This terrible accident threw the pirate fleet into great confusion for a time; but Morgan soon recovered himself, and, casting about to see what was the best thing to be done, it came into his head that he would act the part of the wolf in the fable of the wolf and the lamb. As there was no way of finding out how the magazine happened to explode, he took the ground that the French prisoners whom he had shut up in the hold, had thrown a lighted match into the magazine, wishing thus to revenge themselves even though they should, at the same time, lose their own lives. The people of the French ship bitterly opposed any such view of the case, but their protestations were of no use; they might declare as much as they pleased that it was impossible for them to make the waters muddy, being lower down in the stream than the wolfish pirate who was accusing them, but it availed nothing. Morgan sprang upon them and their ship, and sent them to Jamaica, where, upon his false charge, they were shut up in prison, and so remained for a long time.
Such atrocious wickedness as the treatment of the nuns and monks, described in this chapter, would never have been countenanced in any warfare between civilized nations. But Morgan's pirates were not making war; they were robbers and murderers on a grand scale. They had no right to call themselves civilized; they were worse than barbarians.

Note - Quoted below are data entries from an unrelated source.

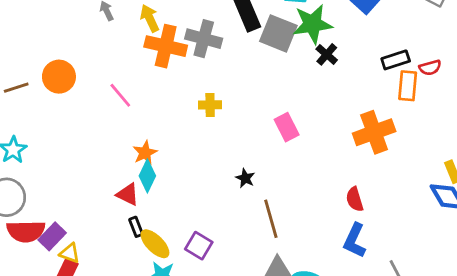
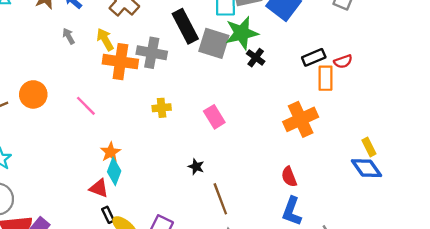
pink rectangle: (287, 127) -> (214, 117), moved

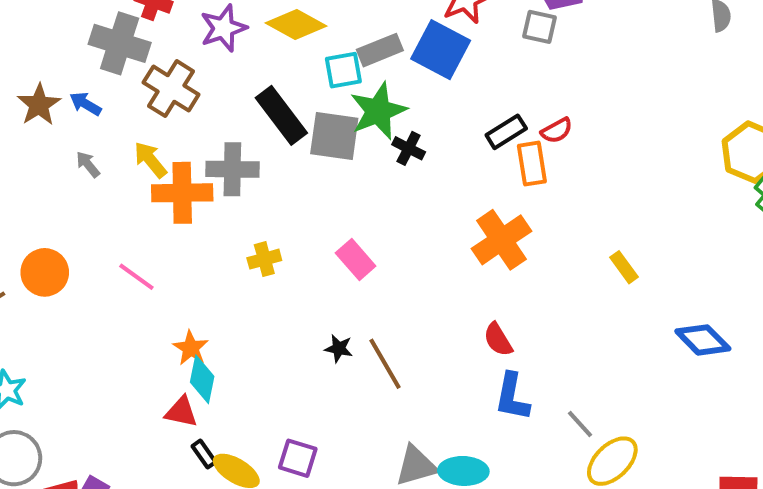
blue diamond: (367, 168) -> (703, 340), moved
brown line: (220, 199) -> (385, 364), moved

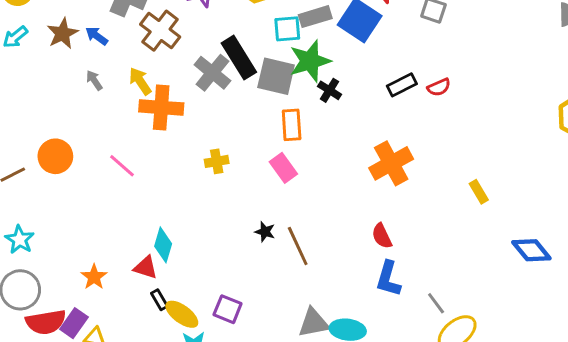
orange rectangle: (532, 164) -> (292, 125), moved
gray cross: (232, 169) -> (212, 73), moved, turned 33
orange star: (191, 348) -> (94, 277), moved

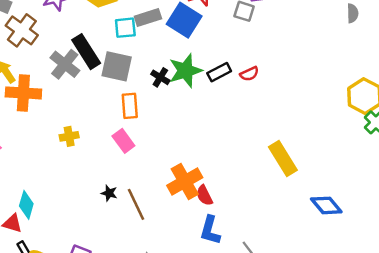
green star: (310, 61) -> (185, 71), moved
orange cross: (391, 163) -> (185, 181), moved
yellow rectangle: (479, 192) -> (283, 158), size x1.8

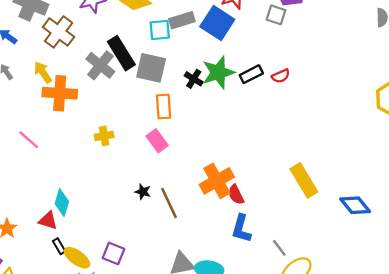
yellow rectangle: (283, 158) -> (304, 180), moved

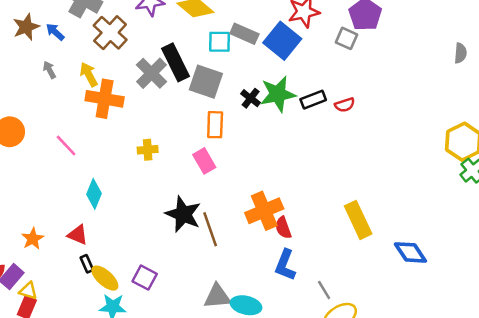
gray rectangle: (182, 20) -> (244, 34), turned 35
black star: (143, 192) -> (183, 214), size x2.0
cyan diamond: (62, 203) -> (94, 194), moved

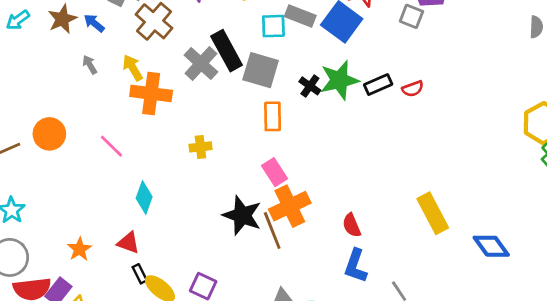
pink rectangle: (204, 161) -> (274, 172), moved
orange cross: (264, 211) -> (290, 206), moved

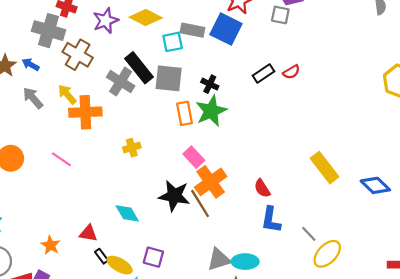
gray arrow: (90, 65) -> (33, 98), size x1.5
green star: (339, 80) -> (211, 111), moved
cyan diamond: (144, 197) -> (127, 213), moved, turned -40

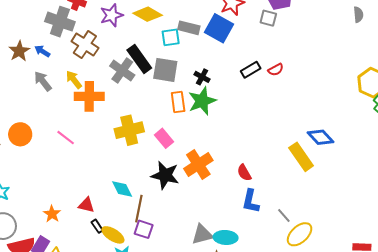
yellow cross: (132, 148) -> (129, 130), size x1.8
pink rectangle: (194, 157) -> (164, 138), moved
blue diamond: (375, 185) -> (320, 137), moved
brown line: (200, 204) -> (139, 209), moved, turned 40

"Morgan began to upbraid them, and ordered them taken below."—p. 151.
Chapter XVIII
A Piratical Aftermath
Morgan's destination was the isle of Savona, near which a great Spanish fleet was expected to pass, and here he hoped to make some rich prizes. But when he got out to sea he met with contrary and dangerous winds, which delayed him a long time, and eventually when he arrived at Savona, after having landed at various places, where he pillaged, murdered, and burned, according to the extent of his opportunities, he found at least one-half of his men and ships had not arrived. With the small force which he now had with him he could not set out to attack a Spanish fleet, and therefore he was glad to accept the suggestion made to him by a Frenchman who happened to be in his company.
This man had been with L'Olonnois two years before when that bloody pirate had sacked the towns of Maracaibo and Gibraltar; he had made himself perfectly familiar with the fortifications and defences of these towns, and he told Morgan that it would be easy to take them. To be sure they had been thoroughly sacked before, and therefore did not offer the tempting inducements of perfectly fresh towns, such as Port-au-Prince, but still in two years the inhabitants must have gathered together some possessions desirable to pirates, and therefore, although Morgan could not go to these towns with the expectation of reaping a full harvest, he might at least gather up an aftermath which would pay him for his trouble.
So away sailed this horde of ravenous scoundrels for the lake of Maracaibo, at the outer end of which lay the town of Maracaibo, and at the other extremity the town of Gibraltar. When they had sailed near enough to the fortifications they anchored out of sight of the watch-tower and, landing in the night, marched on one of the forts. Here the career of Morgan came very near closing forever. The Spaniards had discovered the approach of the pirates, and this fort had been converted into a great trap in which the citizens hoped to capture and destroy the pirate leader and his men. Everybody had left the fort, the gates were open, and a slow-match, communicating with the magazine, had been lighted just before the last Spaniard had left.